On return, Ahern told anybody prepared to listen that he was a socialist. Some thought the west Cork air had gone to his head, while others believed he had finally emerged from a political closet.
The more sceptical felt he was attempting to stem Fianna Fáil’s declining opinion poll fortunes.
It prompted Socialist Party TD Joe Higgins to claim at the time that Ahern had raided his ideological wardrobe and stolen his socialist clothes.
These days, Taoiseach Enda Kenny is the focus of Higgins’s questions. Yesterday, he raised with Kenny the plight of those living in houses affected by pyrite contamination.
Kenny, in a lengthy reply, said the State was interested in the wellbeing of the families involved. “I have seen this at first-hand and I am aware of the distress it has caused,” he said.
Higgins was unimpressed with the reply, although he did concede that Kenny had shown empathy with the people concerned.
He then suggested that the Taoiseach had stolen Ahern’s clothes when it came to verbal gymnastics at question time.
“When responding to questions, he spends much of his time describing the problem, which reminds me of . . . one Bertie Ahern, who gave us the whole story and scientific background of everything, but did not answer the questions,” said Higgins.
Denying this, Kenny declared: “There is no comparison.” Minister for Health Dr James Reilly rushed to assure Higgins that no born-again socialist, emulating Ahern, would surface on the Fine Gael benches.
“The deputy’s clothes are safe here,” said Reilly.
The Taoiseach insisted that asking him questions was not the equivalent of playing handball against a haystack, a charge the Socialist Party TD had once made against Ahern.
Fianna Fáil’s Billy Kelleher suggested a more appropriate metaphor in Kenny’s case. “A haystack, as against a turf bank for the Taoiseach.”
The focus of Independent Luke “Ming” Flanagan, from Roscommon, was on real-life rural matters.

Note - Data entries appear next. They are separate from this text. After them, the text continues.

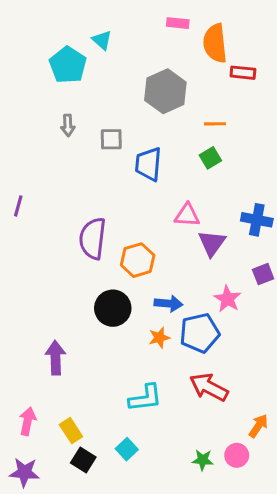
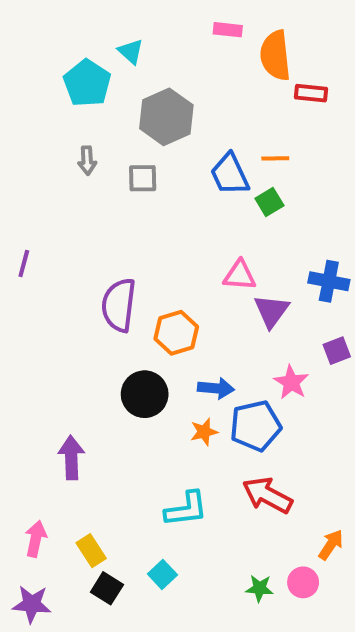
gray hexagon: (165, 91) -> (166, 117), moved
blue trapezoid: (148, 164) -> (230, 174), moved, turned -30

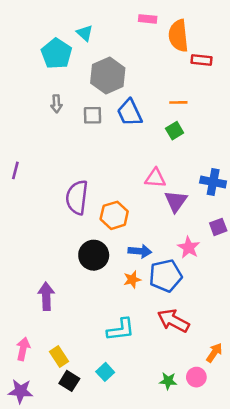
blue trapezoid: (230, 174) -> (130, 113), moved

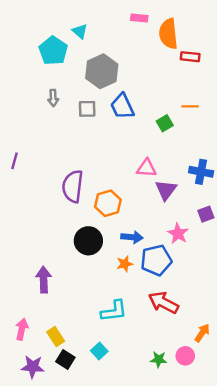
orange line: (178, 102) -> (190, 106), moved
purple star: (21, 391) -> (33, 367), moved

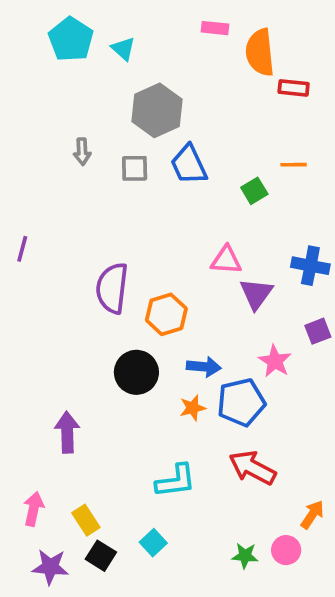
cyan pentagon: (53, 51) -> (71, 39), moved

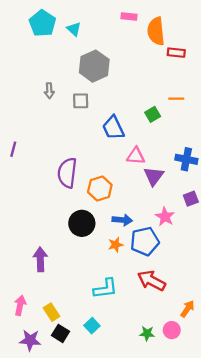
blue trapezoid: (189, 165) -> (113, 128), moved

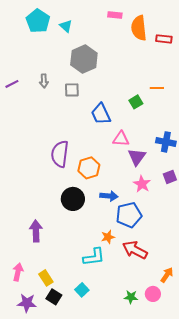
red rectangle: (176, 53) -> (164, 39), moved
purple line: (13, 149) -> (12, 84), moved, turned 48
pink star: (165, 217) -> (142, 184), moved
orange star: (116, 245) -> (108, 237), moved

He asked Kenny if he was aware of the “dire consequences” for rural people of the birds and natural habitats regulations 2011, which he understood was signed on Tuesday. Flanagan said he had heard that Kenny came from rural Ireland. “Do not hear it; know it,” replied the Mayo-born Taoiseach.
Flanagan appeared to warn of trouble next spring if there was an absence of bird song in rural parts. “Believe me, the Taoiseach will know it in April,” he said.
Meanwhile, as the presidential campaign proper got under way, Sinn Féin president Gerry Adams urged a more democratic route to a nomination and said he was sure the Taoiseach would agree all seven in the race were appropriate candidates. It was a barbed comment, given Fine Gael’s targeting of Martin McGuinness. Kenny did not rush to agree, showing understandable reluctance not to steal the Sinn Féin leader’s clothes on the issue.